Die Beschlusskompetenz des Umwelt- und Grünflächenausschusses (UGA) ergibt sich aus § 76 Abs. 3 NKomVG i. V. m. § 6 Nr. 6 lit. a der Hauptsatzung der Stadt Braunschweig. Im Sinne dieser Zuständigkeitsnorm handelt es sich bei dem Vorhaben um eine Maßnahme zur Umgestaltung einer bestehenden Grünanlage.

 

Hintergrund

Hundewiesen sind ein freiwilliges Angebot der Stadt Braunschweig an die Hundehalterinnen und Hundehalter. Eine grundsätzliche ganzjährige Verpflichtung zum Führen von Hunden an der Leine, der sogenannte „Leinenzwang“, gibt es in der Stadt Braunschweig mit Ausnahme von Landschafts- und Naturschutzgebieten entsprechend der jeweiligen Schutzgebietsverordnungen sowie in einigen Parkanlagen nach § 7 Nr. 2 der Park- und Grünanlagensatzung nicht.

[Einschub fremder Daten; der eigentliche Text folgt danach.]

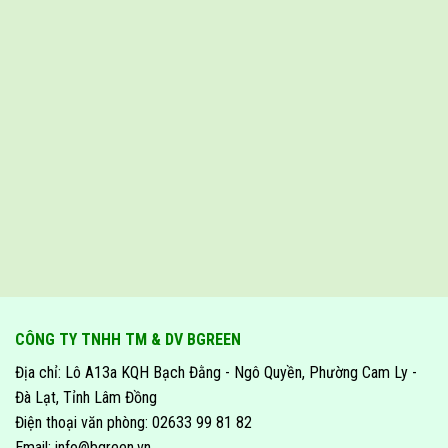
CÔNG TY TNHH TM & DV BGREEN
Địa chỉ: Lô A13a KQH Bạch Đằng - Ngô Quyền, Phường Cam Ly -
Đà Lạt, Tỉnh Lâm Đồng
Điện thoại văn phòng: 02633 99 81 82
Email: info@bgreen.vn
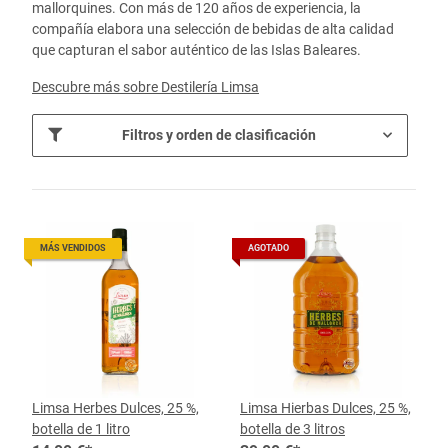
mallorquines. Con más de 120 años de experiencia, la
compañía elabora una selección de bebidas de alta calidad
que capturan el sabor auténtico de las Islas Baleares.
Descubre más sobre Destilería Limsa
Filtros y orden de clasificación
MÁS VENDIDOS
AGOTADO
Limsa Herbes Dulces, 25 %,
Limsa Hierbas Dulces, 25 %,
botella de 1 litro
botella de 3 litros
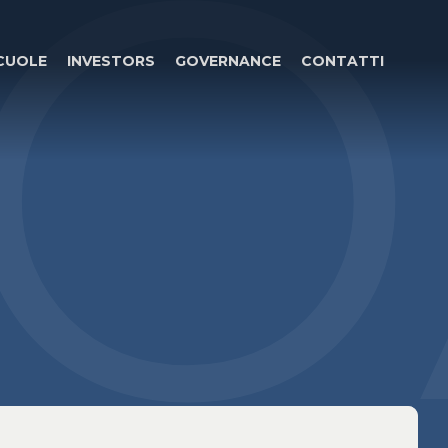
O
CUOLE
INVESTORS
GOVERNANCE
CONTATTI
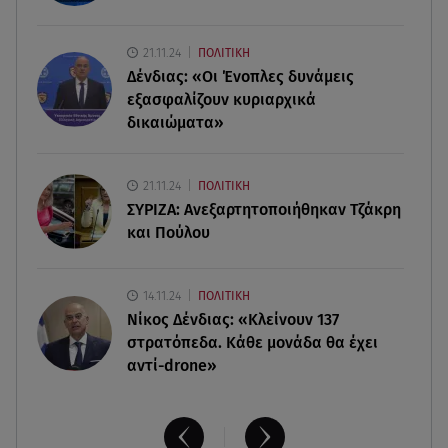
500 για το 2026
21.11.24
ΠΟΛΙΤΙΚΗ
08.08.26 , 17:45
Δένδιας: «Οι Ένοπλες δυνάμεις
Εριέττα Κούρκουλου: Η συγκινητική ανάρτηση
για τα 33α γενέθλιά της
εξασφαλίζουν κυριαρχικά
δικαιώματα»
08.08.26 , 17:44
Νεκρή μεγαλόσωμη αρκούδα στην Καστοριά,
21.11.24
ΠΟΛΙΤΙΚΗ
πιθανόν από πυροβολισμό
ΣΥΡΙΖΑ: Ανεξαρτητοποιήθηκαν Τζάκρη
και Πούλου
14.11.24
ΠΟΛΙΤΙΚΗ
Νίκος Δένδιας: «Κλείνουν 137
στρατόπεδα. Kάθε μονάδα θα έχει
αντί-drone»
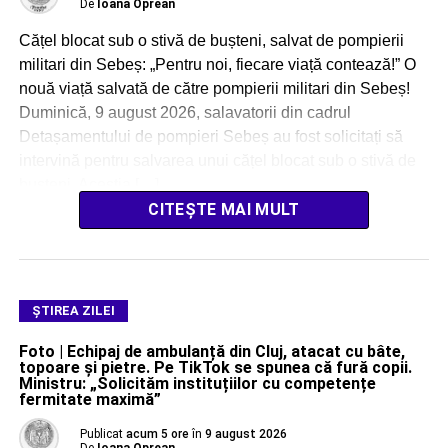
De
Ioana Oprean
Cățel blocat sub o stivă de bușteni, salvat de pompierii
militari din Sebeș: „Pentru noi, fiecare viață contează!” O
nouă viață salvată de către pompierii militari din Sebeș!
Duminică, 9 august 2026, salavatorii din cadrul
Detașamentului de pompieri Sebeș au fost solicitați să
intervină pentru salvarea unui cățel blocat sub o stivă de
bușteni. Aceștia […]
CITEȘTE MAI MULT
ŞTIREA ZILEI
Foto | Echipaj de ambulanță din Cluj, atacat cu bâte,
topoare și pietre. Pe TikTok se spunea că fură copii.
Ministru: „Solicităm instituțiilor cu competențe
fermitate maximă”
Publicat
acum 5 ore
în
9 august 2026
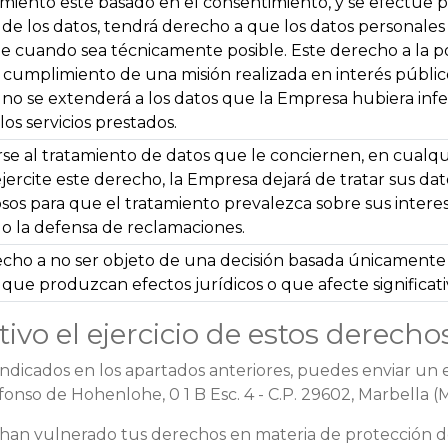
miento esté basado en el consentimiento, y se efectúe p
d de los datos, tendrá derecho a que los datos personale
 cuando sea técnicamente posible. Este derecho a la por
 cumplimiento de una misión realizada en interés público 
 no se extenderá a los datos que la Empresa hubiera infe
os servicios prestados.
e al tratamiento de datos que le conciernen, en cualqu
ejercite este derecho, la Empresa dejará de tratar sus da
sos para que el tratamiento prevalezca sobre sus interese
o o la defensa de reclamaciones.
echo a no ser objeto de una decisión basada únicamente
s que produzcan efectos jurídicos o que afecte significa
ivo el ejercicio de estos derechos
 indicados en los apartados anteriores, puedes enviar un 
lfonso de Hohenlohe, 0 1 B Esc. 4 - C.P. 29602, Marbella
e han vulnerado tus derechos en materia de protección 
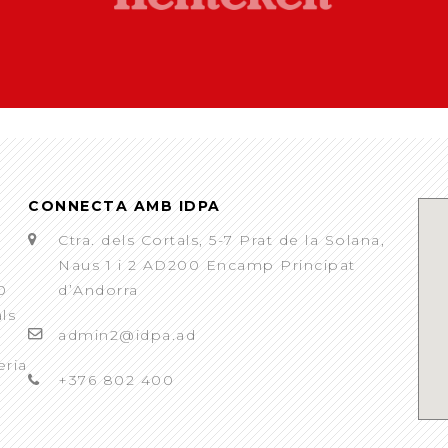
CONNECTA AMB IDPA
Ctra. dels Cortals, 5-7 Prat de la Solana,
Naus 1 i 2 AD200 Encamp Principat
0
d’Andorra
als
admin2@idpa.ad
eria
+376 802 400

Es bestehen allerdings gesetzliche Einschränkungen gemäß dem Niedersächsischen Gesetz über den Wald und die Landschaftsordnung (NWaldLG) in Bezug auf die sogenannte freie Landschaft. Gemäß § 33 Abs. 1 Nr. 1b NWaldLG ist jede Person in der freien Landschaft verpflichtet, dafür zu sorgen, dass ihrer Aufsicht unterstehende Hunde in der Zeit vom 1. April bis zum 15. Juli (allgemeine Brut-, Setz- und Aufzuchtzeit) an der Leine geführt werden. Die freie Landschaft besteht gemäß § 2 Abs. 1 Satz 1 NWaldLG aus den Fchen des Waldes und der übrigen freien Landschaft, auch wenn die Flächen innerhalb der im Zusammenhang bebauten Ortsteile liegen.

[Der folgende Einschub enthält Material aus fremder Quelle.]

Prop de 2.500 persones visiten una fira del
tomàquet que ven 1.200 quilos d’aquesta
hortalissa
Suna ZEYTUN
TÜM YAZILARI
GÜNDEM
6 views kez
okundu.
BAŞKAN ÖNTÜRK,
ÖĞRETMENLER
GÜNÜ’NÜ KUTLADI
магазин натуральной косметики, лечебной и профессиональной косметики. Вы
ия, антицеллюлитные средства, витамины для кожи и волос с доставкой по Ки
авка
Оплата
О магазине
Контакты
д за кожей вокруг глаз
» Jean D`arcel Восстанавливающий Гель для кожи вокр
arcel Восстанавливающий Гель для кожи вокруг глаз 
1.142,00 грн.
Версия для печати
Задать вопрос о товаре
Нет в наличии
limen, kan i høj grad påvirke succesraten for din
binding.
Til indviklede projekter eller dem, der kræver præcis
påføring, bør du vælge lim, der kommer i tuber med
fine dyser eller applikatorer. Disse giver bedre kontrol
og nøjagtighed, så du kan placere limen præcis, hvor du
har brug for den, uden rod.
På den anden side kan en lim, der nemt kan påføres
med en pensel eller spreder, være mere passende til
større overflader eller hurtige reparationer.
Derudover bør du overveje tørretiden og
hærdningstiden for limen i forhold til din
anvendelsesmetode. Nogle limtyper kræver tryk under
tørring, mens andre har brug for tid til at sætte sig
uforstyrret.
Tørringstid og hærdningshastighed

Weiterhin ist insbesondere das Niedersächsische Gesetz über das Halten von Hunden (NHundG) in der jeweils gültigen Fassung verbindlich. Hier wird z. B. in § 2 Allgemeine Pflichten geregelt, dass „Hunde so zu halten und zu führen sind, dass von ihnen keine Gefahren für die öffentliche Sicherheit und Ordnung ausgehen“. Diese maßgeblichen Regelungen werden durch die Einrichtungen von Hundefreilaufflächen nicht außer Kraft gesetzt und sind weiterhin zu beachten. Eine entsprechende situationsangepasste Beschilderung wäre bei regelmäßig festgestellten Verstößen vorzunehmen.

Die Ausweisung als Hundefreilauffläche sowie deren Einfriedung entlässt die Hundeführerinnen und Hundeführer nicht aus ihrer Verantwortung für die Hunde. So sind diese auch weiterhin für die Beseitigung der ggf. anfallenden Hinterlassenschaften verantwortlich. Dafür notwendige Tüten sollte jeder Hundehalter selbst mitführen. Es besteht keine Verpflichtung der Stadt, die Hundestationen jederzeit mit Hundetüten gefüllt vorzuhalten.

Auf Grundlage des Beschlusses zur Errichtung von drei Hundefreilaufflächen im Braunschweiger Stadtgebiet (DS 21-15375) am 23.04.2021 im Grünflächenausschuss wurde im August 2024 eine Evaluation zur Nutzung der drei bestehenden Hundewiesen durchgeführt wurde. Diese ergab u.a., dass dieses Angebot gern angenommen wird, über die bisherige temporäre Einrichtung von zwei Jahren dauerhaft erhalten bleiben und perspektivisch erweitert werden sollte (vgl. DS 25-25712).

Standortvorschlag für eine weitere Hundefreilauffläche

Entsprechend der Empfehlung des Endberichtes zur Evaluation der Hundewiesennutzung schlägt die Verwaltung für die Erweiterung des Hundewiesenangebotes einen Standort im Süden der Stadt Braunschweig vor. Dies gewährleistet eine geografische Verteilung der zukünftig vier Hundefreilaufflächen über das Stadtgebiet. Bisher steht im Norden die Hundewiese Im Großen Moore in Bienrode zur Verfügung, im Osten lädt die Hundewiese Franzsches Feld/Nußberg im Östlichen Ringgebiet Hundehalterinnen und Hundehalter ein und im Westen kann die Hundewiese Madamenweg/Dorntriftweg im Westlichen Ringgebiet genutzt werden. Eine sinnvolle Ergänzung der bestehenden Hundefreilaufflächen mit einem Standort im Süden der Stadt ist empfehlenswert.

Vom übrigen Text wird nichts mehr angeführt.